Geboorteland | Instroom (x 1 000) | Uitstroom (x 1 000) |
---|---|---|
Nederland | 53,0 | 62,6 |
Syrië | 7,4 | 9,1 |
Irak | 2,1 | 2,4 |
Afghanistan | 1,5 | 1,6 |
Eritrea | 1,8 | 2,4 |
Somalië | 1,4 | 2,3 |
Overige landen | 28,6 | 33,2 |
1)tot de AOW-leeftijd |
De uitkomsten in het nieuwsbericht hebben betrekking op het aantal personen tot de AOW-gerechtigde leeftijd met een bijstandsuitkering in het kader van de Participatiewet. In 2019 is de AOW-gerechtigde leeftijd 66 jaar en vier maanden, in 2018 was deze precies 66 jaar.
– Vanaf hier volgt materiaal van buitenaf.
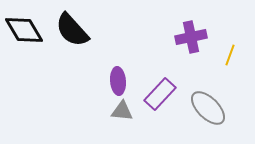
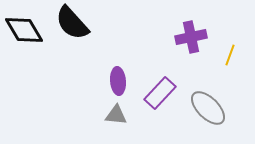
black semicircle: moved 7 px up
purple rectangle: moved 1 px up
gray triangle: moved 6 px left, 4 px down
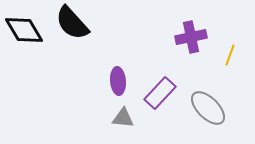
gray triangle: moved 7 px right, 3 px down
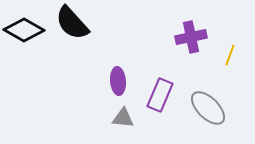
black diamond: rotated 30 degrees counterclockwise
purple rectangle: moved 2 px down; rotated 20 degrees counterclockwise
Bijstand wordt verleend aan huishoudens. Dit kunnen alleenstaanden zijn of paren, met of zonder kinderen. Ingeval bijstand wordt verstrekt aan een paar, worden beide partners apart meegeteld als bijstandsgerechtigden.
De in- en uitstroomcijfers zijn exclusief bijstandsontvangers van de AOW-gerechtigde leeftijd. Doorgaans wordt een bijstandsuitkering beëindigd bij het bereiken van de AOW-gerechtigde leeftijd. Deze uitstroom is niet meegeteld.